Je ne sais pas pourquoi la mort de Tomi Ungerer est quasiment passée sous silence ici, au Canada, pays où pourtant il vécut plusieurs années (en Nouvelle-Écosse). Je n’en reviens encore pas. Cet artiste incontournable, unique,  à l’humour grinçant, engagé pour les droits des enfants, mis au banc parce qu’il faisait aussi du dessin érotique, a pourtant influencé de très nombreux illustrateurs. Son audacieux Trois brigands  (1968 pour l’édition française) était une gifle à la mièvrerie et aux conventions, laissant le droit à chacun d’avoir une deuxième chance dans la vie (grâce à un enfant!).
Tomi Ungerer était, rappelons-le ici, un immense dessinateur de presse, un bricoleur fou, un engagé, un facétieux, un humaniste, un homme qui défendait les « différent.es » (son choix d’animaux tels que la chauve-souris, le serpent, le kangourou n’est pas un hasard). Il était surtout libre penseur et dans sa grande liberté,  voulait insuffler aux enfants d’oser se révolter contre l’injustice, d’affronter ses peurs.  La peur, un thème central de son œuvre. Dans un entretien, Tomi Ungerer déclare: « Avant les grandes peurs étaient propagées par les légendes, les histoires que l’on racontait. Aujourd’hui elles sont propagées part la télévision, l’actualité: (…)tsunami, (…)avalanche, (…)accident…Tous les jours, les actualités réaniment nos peurs. »
Il est donc juste de consacrer un article à son livre posthume Juste à temps !, un titre ironiquement bien choisi.
Quel livre, quel univers nous offre une nouvelle fois ce créateur, dans cette histoire où l’humanité est partie se réfugiée sur la Lune !
Seul, errant sur cette terre froide et déshumanisée (le graphisme et l’architecture le rendent formidablement bien), Vasco suit son ombre. Son ombre…son instinct, son intuition, un guide ? Il s’accroche à chaque indice qui le fait tourner à droite, à gauche, qui le sauve et l’entraine peu à peu….

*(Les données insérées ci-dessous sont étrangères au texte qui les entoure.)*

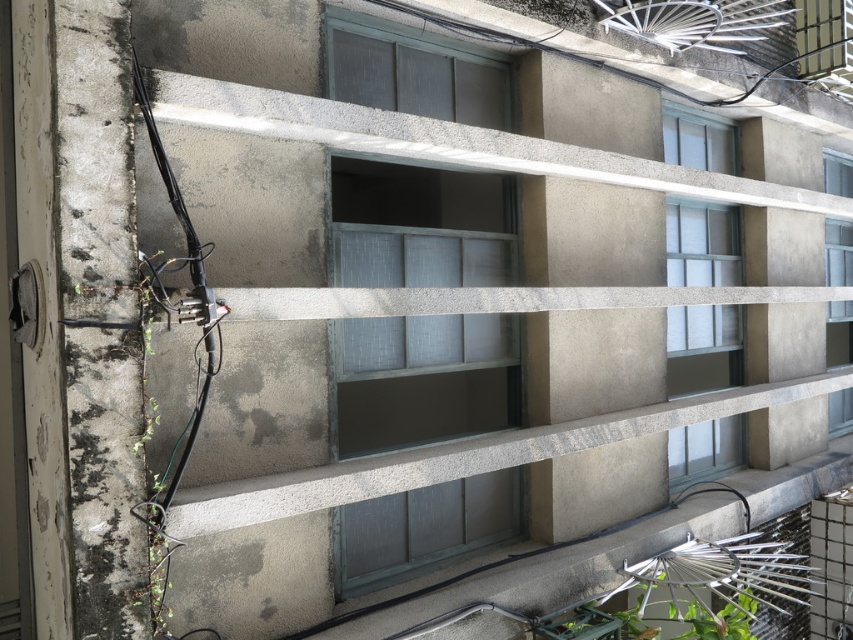 Question: Estimate the real-world distances between objects in this image. Which object is farther from the clear glass window at center-right?

Choices:
 (A) green textured glass window at center
 (B) clear glass window at upper right

Answer: (B)

Question: Can you confirm if green textured glass window at center is wider than clear glass window at upper right?

Choices:
 (A) yes
 (B) no

Answer: (A)

Question: Which point is closer to the camera?

Choices:
 (A) clear glass window at upper right
 (B) green textured glass window at center

Answer: (B)

Question: Can you confirm if green textured glass window at center is positioned to the left of clear glass window at center-right?

Choices:
 (A) yes
 (B) no

Answer: (A)

Question: In this image, where is clear glass window at center-right located relative to clear glass window at upper right?

Choices:
 (A) above
 (B) below

Answer: (B)

Question: Estimate the real-world distances between objects in this image. Which object is closer to the clear glass window at center-right?

Choices:
 (A) green textured glass window at center
 (B) clear glass window at upper right

Answer: (A) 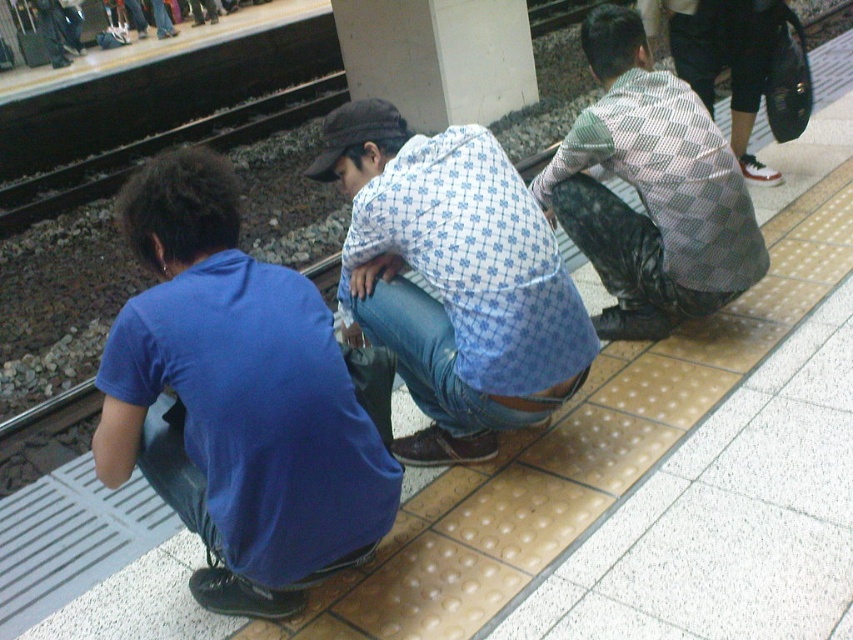 You are standing on the train station platform and see the blue cotton shirt at lower left and the checkered fabric shirt at center. Which person is positioned more to the left side of the platform?

The blue cotton shirt at lower left is positioned more to the left side of the platform than the checkered fabric shirt at center.

You are standing on the train station platform and see two people wearing shirts with patterns. The blue printed shirt at center and the checkered fabric shirt at center. Which of these two shirts is positioned lower on the platform?

The blue printed shirt at center is located below the checkered fabric shirt at center, so the blue printed shirt at center is positioned lower on the platform. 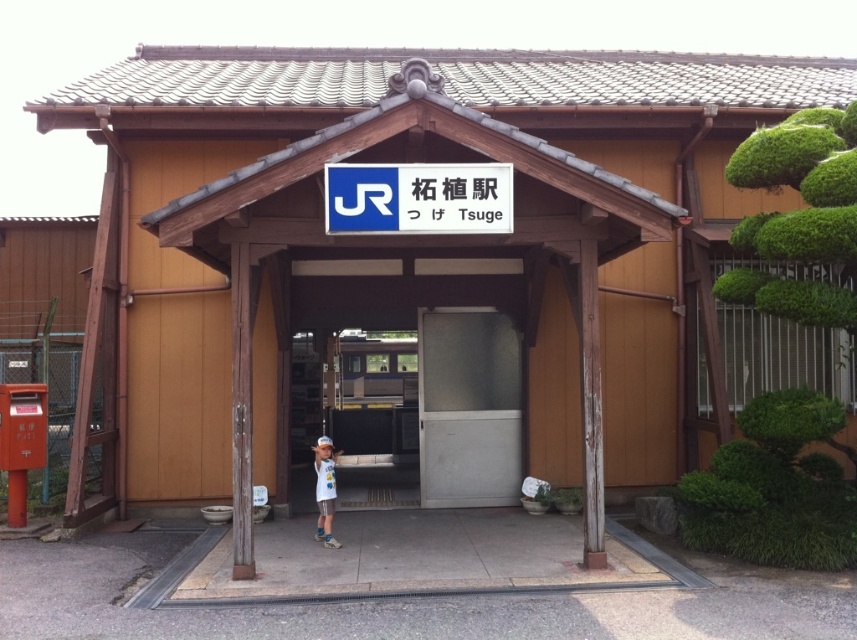 Is white matte door at center taller than white cotton shirt at center?

Correct, white matte door at center is much taller as white cotton shirt at center.

Can you confirm if white matte door at center is bigger than white cotton shirt at center?

Indeed, white matte door at center has a larger size compared to white cotton shirt at center.

Between point (482, 497) and point (321, 472), which one is positioned in front?

Point (321, 472) is in front.

This screenshot has width=857, height=640. I want to click on white matte door at center, so click(x=466, y=406).

Does white matte door at center lie behind blue plastic sign at center?

Yes, it is.

Is point (519, 445) positioned after point (339, 225)?

Yes, it is.

Where is `white matte door at center`? The height and width of the screenshot is (640, 857). white matte door at center is located at coordinates (466, 406).

Is point (346, 225) closer to viewer compared to point (321, 438)?

Yes.

Which is in front, point (427, 189) or point (324, 522)?

Positioned in front is point (427, 189).

At what (x,y) coordinates should I click in order to perform the action: click on blue plastic sign at center. Please return your answer as a coordinate pair (x, y). This screenshot has height=640, width=857. Looking at the image, I should click on (418, 198). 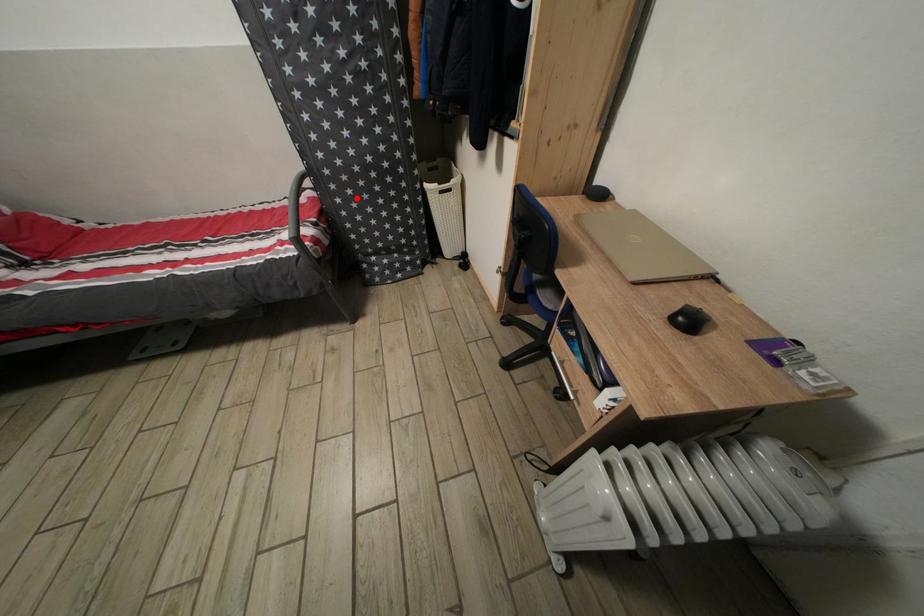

En faisant des clins d’œil à ses propres livres, Tomi Ungerer parle des solitaires, des rejetés qui ont le courage de suivre leur chemin pour trouver la paix. C’est Jean de la lune qui se moque des gardiens de prison, c’est Trémolo qui s’isole pour survivre et composer, c’est le Nuage bleu qui se dépasse pour sauver les autres, c’est Otto parmi les bombardements et les enfants dans le brume d’Irlande (Maître des brumes), ce sont des récifs de brigands. Traversant ses peurs et la violence d’une fin du monde, Vasco nous entraine vers l’espoir et le besoin d’amour. Passant de – 40° à + 30° dans un paysage brutal et froid, Vasco se concentre sur Poco, l’enfant qu’il sauve. Il se concentre sur ce qui reste, tout simplement, la part d’humanité. Le temps est compté, mais sa course effrénée trouvera refuge vers la paix.